<<<<

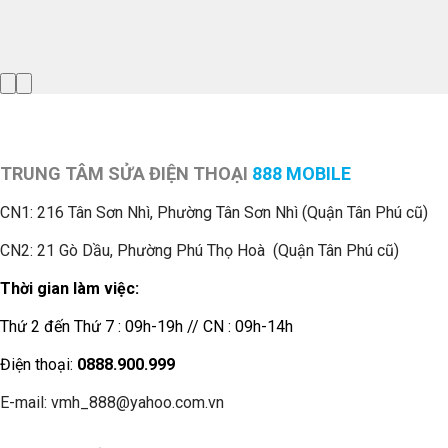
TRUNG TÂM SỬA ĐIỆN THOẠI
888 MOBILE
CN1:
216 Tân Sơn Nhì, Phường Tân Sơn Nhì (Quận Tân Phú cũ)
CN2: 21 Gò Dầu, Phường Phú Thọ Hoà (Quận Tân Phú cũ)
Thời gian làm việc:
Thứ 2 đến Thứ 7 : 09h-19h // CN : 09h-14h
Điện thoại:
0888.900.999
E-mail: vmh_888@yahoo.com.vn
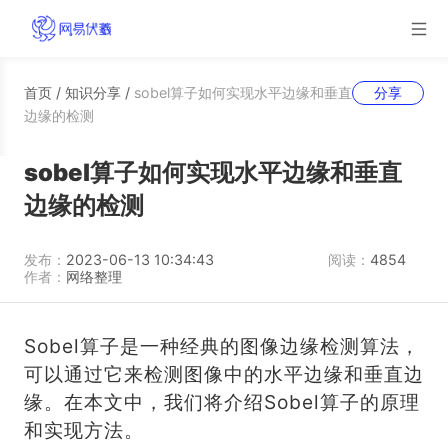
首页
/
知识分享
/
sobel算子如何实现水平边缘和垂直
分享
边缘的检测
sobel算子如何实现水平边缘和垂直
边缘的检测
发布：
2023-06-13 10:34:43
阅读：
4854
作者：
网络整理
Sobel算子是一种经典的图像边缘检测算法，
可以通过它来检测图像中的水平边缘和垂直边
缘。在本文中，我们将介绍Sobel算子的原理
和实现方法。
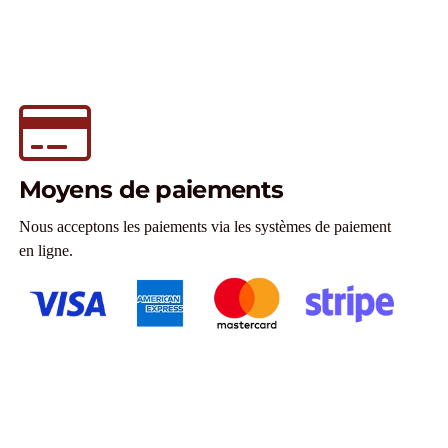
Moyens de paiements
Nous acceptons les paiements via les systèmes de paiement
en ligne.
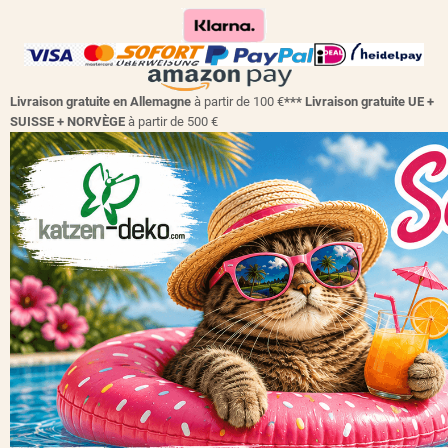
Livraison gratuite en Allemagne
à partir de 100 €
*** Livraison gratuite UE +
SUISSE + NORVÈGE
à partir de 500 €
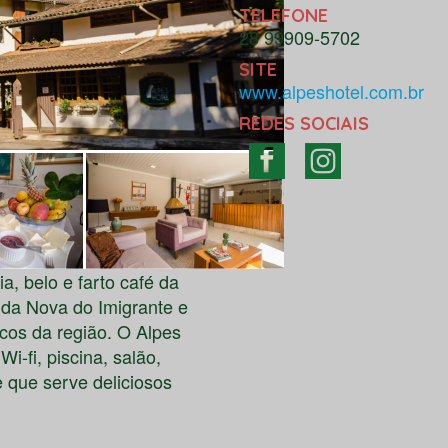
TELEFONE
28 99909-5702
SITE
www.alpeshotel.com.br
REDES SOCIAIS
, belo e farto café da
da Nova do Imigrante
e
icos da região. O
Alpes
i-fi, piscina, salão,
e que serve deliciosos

>>>>
<<<<

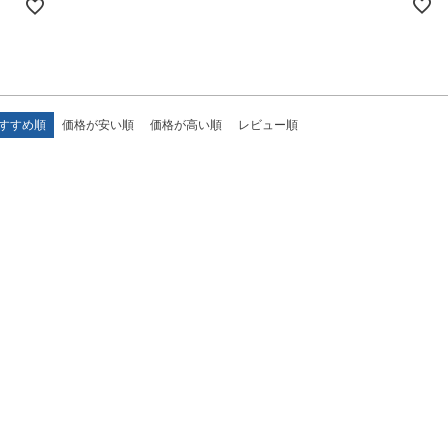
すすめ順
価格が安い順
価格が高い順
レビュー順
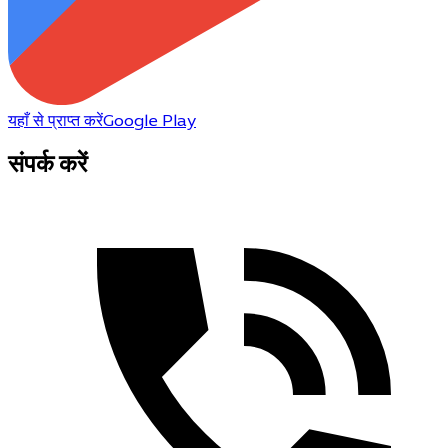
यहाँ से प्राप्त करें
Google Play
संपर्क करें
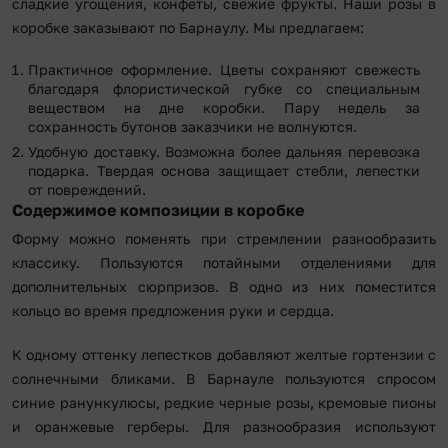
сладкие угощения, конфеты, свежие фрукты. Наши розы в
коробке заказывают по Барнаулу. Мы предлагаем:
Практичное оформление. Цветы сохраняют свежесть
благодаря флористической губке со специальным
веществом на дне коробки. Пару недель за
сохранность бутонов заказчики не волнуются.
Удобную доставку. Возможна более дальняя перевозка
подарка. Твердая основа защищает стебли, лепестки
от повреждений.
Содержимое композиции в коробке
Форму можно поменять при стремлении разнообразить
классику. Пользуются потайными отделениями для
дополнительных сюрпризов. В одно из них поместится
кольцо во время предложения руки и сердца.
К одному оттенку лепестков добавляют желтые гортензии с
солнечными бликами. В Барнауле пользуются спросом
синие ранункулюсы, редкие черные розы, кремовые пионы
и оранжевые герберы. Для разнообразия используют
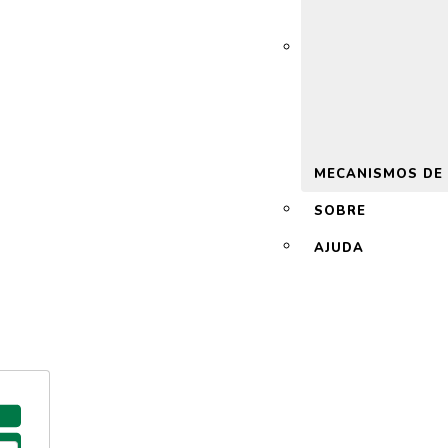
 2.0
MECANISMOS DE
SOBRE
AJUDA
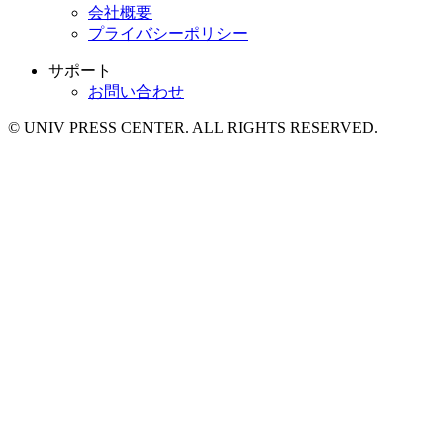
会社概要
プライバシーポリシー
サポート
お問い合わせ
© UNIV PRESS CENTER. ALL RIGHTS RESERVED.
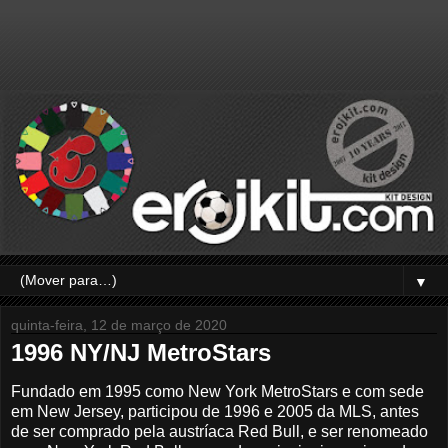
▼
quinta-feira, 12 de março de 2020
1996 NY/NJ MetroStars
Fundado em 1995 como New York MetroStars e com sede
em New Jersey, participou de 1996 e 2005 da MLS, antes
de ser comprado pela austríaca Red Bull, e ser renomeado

>>>>
<<<<

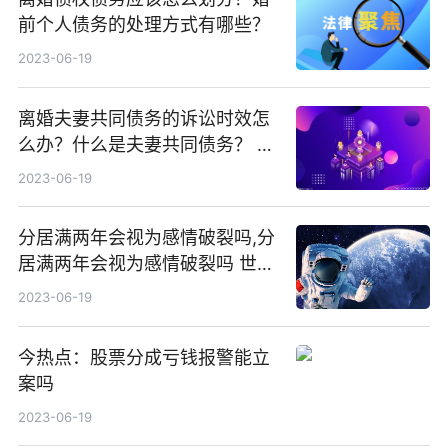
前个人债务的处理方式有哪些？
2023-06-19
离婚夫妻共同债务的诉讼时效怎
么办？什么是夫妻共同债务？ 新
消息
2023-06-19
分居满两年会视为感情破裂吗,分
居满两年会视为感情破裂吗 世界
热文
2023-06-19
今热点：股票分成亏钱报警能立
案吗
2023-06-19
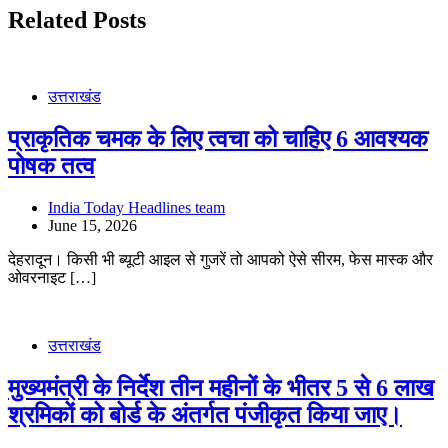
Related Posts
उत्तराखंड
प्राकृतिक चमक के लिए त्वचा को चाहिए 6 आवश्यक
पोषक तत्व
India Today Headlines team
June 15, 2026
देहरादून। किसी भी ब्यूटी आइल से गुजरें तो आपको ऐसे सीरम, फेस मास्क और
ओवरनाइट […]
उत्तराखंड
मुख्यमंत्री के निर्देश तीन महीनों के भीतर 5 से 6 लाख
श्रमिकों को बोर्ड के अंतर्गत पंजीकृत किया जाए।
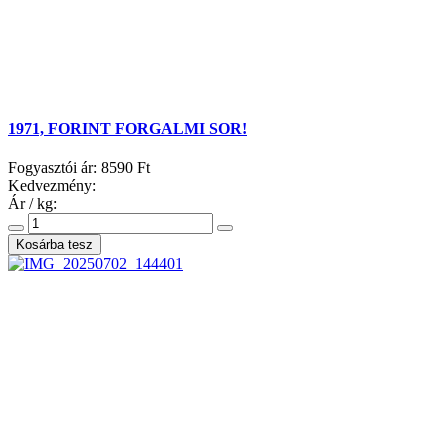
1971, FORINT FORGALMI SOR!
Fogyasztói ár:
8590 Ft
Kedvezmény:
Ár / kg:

>>>>

* **Work to be completed**
Leave out the images and write out the lines above exactly, from the one with "TRUNG TÂM SỬA ĐIỆN THOẠI" up to and including the one with "e que serve deliciosos".

* **Response to the exercise**
TRUNG TÂM SỬA ĐIỆN THOẠI
888 MOBILE
CN1:
216 Tân Sơn Nhì, Phường Tân Sơn Nhì (Quận Tân Phú cũ)
CN2: 21 Gò Dầu, Phường Phú Thọ Hoà (Quận Tân Phú cũ)
Thời gian làm việc:
Thứ 2 đến Thứ 7 : 09h-19h // CN : 09h-14h
Điện thoại:
0888.900.999
E-mail: vmh_888@yahoo.com.vn
首页
/
知识分享
/
sobel算子如何实现水平边缘和垂直
分享
边缘的检测
sobel算子如何实现水平边缘和垂直
边缘的检测
发布：
2023-06-13 10:34:43
阅读：
4854
作者：
网络整理
Sobel算子是一种经典的图像边缘检测算法，
可以通过它来检测图像中的水平边缘和垂直边
缘。在本文中，我们将介绍Sobel算子的原理
和实现方法。
Moyens de paiements
Nous acceptons les paiements via les systèmes de paiement
en ligne.
Livraison gratuite en Allemagne
à partir de 100 €
*** Livraison gratuite UE +
SUISSE + NORVÈGE
à partir de 500 €
TELEFONE
28 99909-5702
SITE
www.alpeshotel.com.br
REDES SOCIAIS
, belo e farto café da
da Nova do Imigrante
e
icos da região. O
Alpes
i-fi, piscina, salão,
e que serve deliciosos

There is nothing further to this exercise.